In that sense, last week, Yango officially announced his entry to Peru. According to the Bolivian executive, the potential in the capital is enormous, since there are 230,000 vehicles that are used as taxis, and just under half operate under an application.
However, in Peru, as in other markets in the region, Yango will have to compete with more established mobility platforms, such as Cabify, Uber or Didi.
For Velasco, the value proposition is his business model. “We do not work with direct drivers, but with companies and that makes all the difference because by working with a company legally, the drivers have support to fall back on if something happens. That is a game changer for the industry . Plus, our prices are the best. In Lima, for example, you have rates from S/ 3.5 (less than US$ 1), it is very cheap. On the topic of security we have the conflict button and security algorithms for route diversion. Basically what Yango has is the best of each service,” he remarks.
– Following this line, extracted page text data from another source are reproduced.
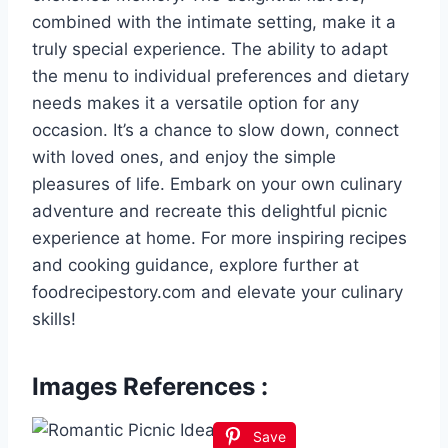
combined with the intimate setting, make it a
truly special experience. The ability to adapt
the menu to individual preferences and dietary
needs makes it a versatile option for any
occasion. It’s a chance to slow down, connect
with loved ones, and enjoy the simple
pleasures of life. Embark on your own culinary
adventure and recreate this delightful picnic
experience at home. For more inspiring recipes
and cooking guidance, explore further at
foodrecipestory.com and elevate your culinary
skills!
Images References :
Save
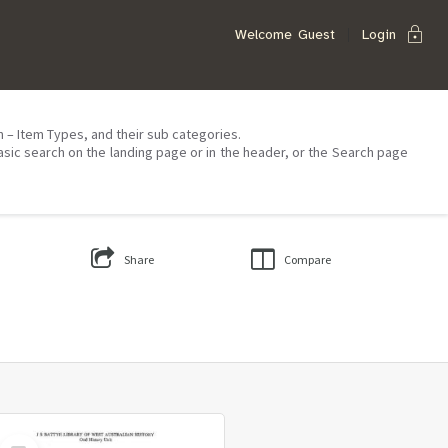
lock
Welcome
Guest
Login
on – Item Types, and their sub categories.
asic search on the landing page or in the header, or the Search page
Share
Compare
Select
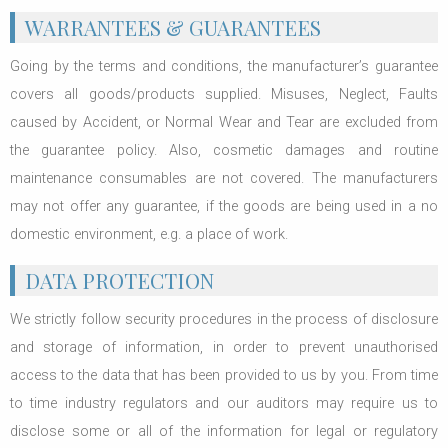
WARRANTEES & GUARANTEES
Going by the terms and conditions, the manufacturer’s guarantee
covers all goods/products supplied. Misuses, Neglect, Faults
caused by Accident, or Normal Wear and Tear are excluded from
the guarantee policy. Also, cosmetic damages and routine
maintenance consumables are not covered. The manufacturers
may not offer any guarantee, if the goods are being used in a no
domestic environment, e.g. a place of work.
DATA PROTECTION
We strictly follow security procedures in the process of disclosure
and storage of information, in order to prevent unauthorised
access to the data that has been provided to us by you. From time
to time industry regulators and our auditors may require us to
disclose some or all of the information for legal or regulatory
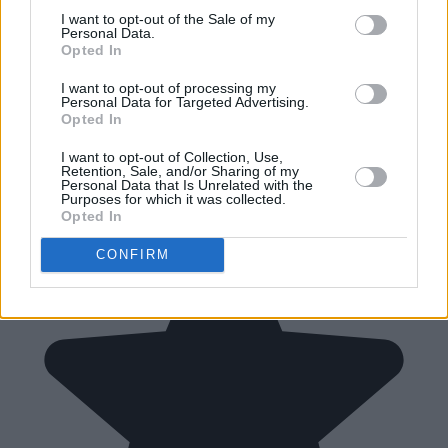
I want to opt-out of the Sale of my
Personal Data.
Opted In
I want to opt-out of processing my
Personal Data for Targeted Advertising.
Opted In
I want to opt-out of Collection, Use,
Retention, Sale, and/or Sharing of my
Personal Data that Is Unrelated with the
Purposes for which it was collected.
Opted In
CONFIRM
THE WAITING TIME, THE BIGGEST HEADACHE
Although the taxi industry currently has a large technological component, waiting times can be a nightmare for users, especially Latin America, which is home to several cities with the worst vehicle traffic in the world.
In that regard, Yango has quite ambitious goals. “The ETA, which is the waiting time from when you request the car, is a very important KPI. Our goal in the medium is to have a waiting time of one minute, which is already happening in other cities where Yango is located, this happens over time. It is a very important metric because at the end of the day, when you order a taxi you want it immediately,” says Velasco.
To achieve this, Yango develops its own maps, routes and navigation, as well as intelligent order distribution. “We use technology and develop our maps strategically, this is a very important commitment. At first it is a large investment, there is a lot of work for a city as large as Lima, but we have the knowledge and experience that in the medium term the value of having our own maps is very different and the service changes considerably in terms of efficiency. get to the point faster, price, that the driver is not so long without a trip and that the user has their car quickly. We are the only company that does this,” says Juan Pablo Velasco.
For now, the Yango taxi application has added one more market: Guatemala. And although the application of Russian origin is strong in more than 20 countries in Europe, Central Asia, the Middle East and Africa, today it targets Latin America.
“Latin America is a market of 650 million inhabitants and with a digital penetration of more than 45%. It is a very attractive market for this type of technology. The taxi service in these developing countries can improve a lot,” he concludes.